As we approached the store, he told me that we’d go in together and then split up to do our own shopping.  He suggested we meet in about 10 minutes toward the back of the store.  When we found each other, he faced me and asked, “Is there a guy about 15 feet behind me?”  “Yeah” I said.  “Well he’s been following me around ever since I entered the store.  Anyone following you?”  “No”…it hadn’t even occurred to me that someone would be following me.  My friend said, “He’s a plain clothed store security officer.”  “Keep shopping,” my friend said, “let’s meet up at the cash registers in a few minutes.” We met at the check-out line.  “You go ahead of me” my friend said.  I unloaded my groceries and paid for them by personal check.  “Thank you” the clerk smiled at me as she gave me my receipt. My friend then unloaded his groceries and prepared to pay by check (By the way – we both had checking accounts from the same bank).  The clerk glared at him and said “I’ll need to see three forms of ID and two of them have to be photo ID’s.”  He looked at me and said, “Are you starting to get it?”

My friend and I had both graduated from prestigious liberal arts colleges.  Both students at the seminary a few blocks away.  Both from middle class, professional families. We were dressed and groomed almost identically.  The only difference was the color of our skin. He was tailed by a security officer and forced to prove his identity, while I experienced neither.

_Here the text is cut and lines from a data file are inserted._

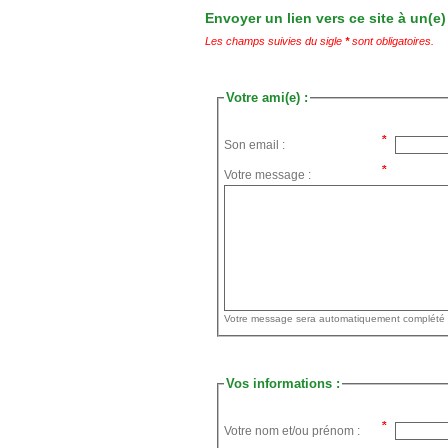
Envoyer un lien vers ce site à un(e)
Les champs suivies du sigle
*
sont obligatoires.
Votre ami(e) :
Son email :
Votre message :
Vos informations :
Votre nom et/ou prénom :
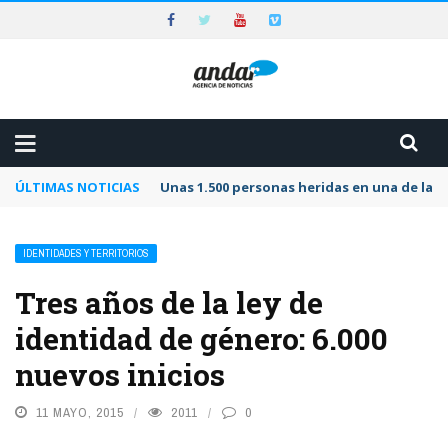
ÚLTIMAS NOTICIAS
Unas 1.500 personas heridas en una de las 
IDENTIDADES Y TERRITORIOS
Tres años de la ley de
identidad de género: 6.000
nuevos inicios
11 MAYO, 2015
2011
0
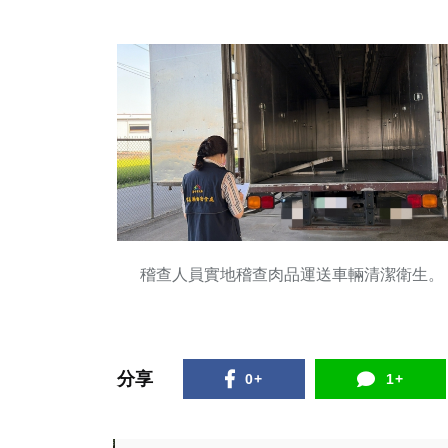
稽查人員實地稽查肉品運送車輛清潔衛生。
分享
0+
1+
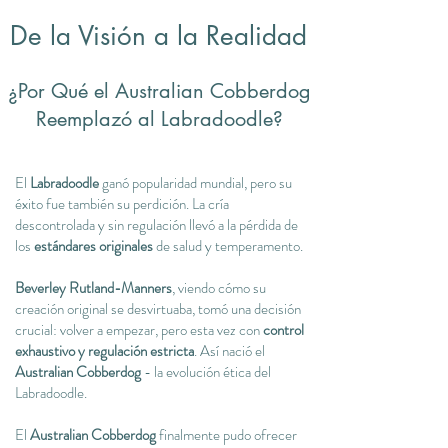
De la Visión a la Realidad
¿Por Qué el Australian Cobberdog
Reemplazó al Labradoodle?
El
Labradoodle
ganó popularidad mundial, pero su
éxito fue también su perdición. La cría
descontrolada y sin regulación llevó a la pérdida de
los
estándares originales
de salud y temperamento.
Beverley Rutland-Manners
, viendo cómo su
creación original se desvirtuaba, tomó una decisión
crucial: volver a empezar, pero esta vez con
control
exhaustivo y regulación estricta
. Así nació el
Australian Cobberdog
- la evolución ética del
Labradoodle.
El
Australian Cobberdog
finalmente pudo ofr
ecer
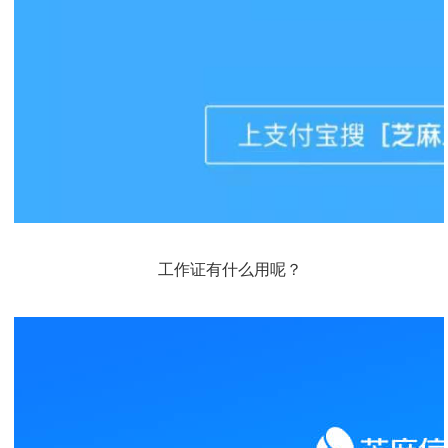
工作证有什么用呢？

If you are a black person, you’d know that this sort of thing happens all the time. If you are a white person, you’d be inclined to think this was an isolated incident.  Surely my friend wouldn’t experience this every time he shopped?  This is an example of the blindness of white privilege.  Because we take so much for granted, we are stunned when we discover that not everyone enjoys the same privileges; and what’s worse, rather than being given the benefit of the doubt, they are considered guilty until proven innocent.

I find racial injustice deeply troubling. If you are like most kind-hearted people, you want to be a positive force for justice, but you may not know what to do or what to say. That isn’t a good enough excuse to do nothing or to stay silent.

My African American friends and colleagues would rather I/we try to be a force for good….to support the hard fight for racial justice in America, than to be paralyzed by our own fear that we’ll say or do the wrong thing.

With God’s help, we’ll be a force for good.